TASK MATERIAL |
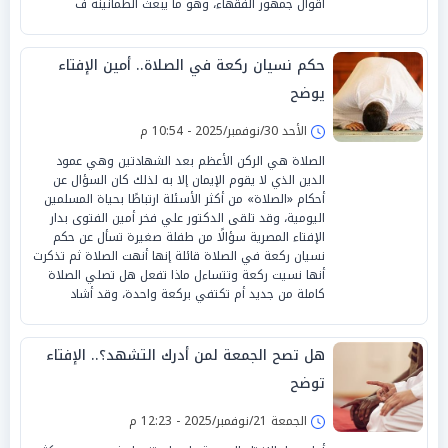
أقوال جمهور الفقهاء، وهو ما يبعث الطمأنينة ف
حكم نسيان ركعة في الصلاة.. أمين الإفتاء
يوضح
الأحد 30/نوفمبر/2025 - 10:54 م
الصلاة هي الركن الأعظم بعد الشهادتين وهي عمود
الدين الذي لا يقوم الإيمان إلا به لذلك كان السؤال عن
أحكام «الصلاة» من أكثر الأسئلة ارتباطًا بحياة المسلمين
اليومية، وقد تلقى الدكتور علي فخر أمين الفتوى بدار
الإفتاء المصرية سؤالًا من طفلة صغيرة تسأل عن حكم
نسيان ركعة في الصلاة قائلة إنها أنهت الصلاة ثم تذكرت
أنها نسيت ركعة وتتساءل ماذا تفعل هل تصلي الصلاة
كاملة من جديد أم تكتفي بركعة واحدة، وقد أشاد
هل تصح الجمعة لمن أدرك التشهد؟.. الإفتاء
توضح
الجمعة 21/نوفمبر/2025 - 12:23 م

TASK INSTRUCTIONS | Give back only the lines from the one containing "الصلاة هي الركن الأعظم بعد الشهادتين وهي عمود" through the final line of the entries above, exactly as written, both included.

TASK ANSWER |
الصلاة هي الركن الأعظم بعد الشهادتين وهي عمود
الدين الذي لا يقوم الإيمان إلا به لذلك كان السؤال عن
أحكام «الصلاة» من أكثر الأسئلة ارتباطًا بحياة المسلمين
اليومية، وقد تلقى الدكتور علي فخر أمين الفتوى بدار
الإفتاء المصرية سؤالًا من طفلة صغيرة تسأل عن حكم
نسيان ركعة في الصلاة قائلة إنها أنهت الصلاة ثم تذكرت
أنها نسيت ركعة وتتساءل ماذا تفعل هل تصلي الصلاة
كاملة من جديد أم تكتفي بركعة واحدة، وقد أشاد
هل تصح الجمعة لمن أدرك التشهد؟.. الإفتاء
توضح
الجمعة 21/نوفمبر/2025 - 12:23 م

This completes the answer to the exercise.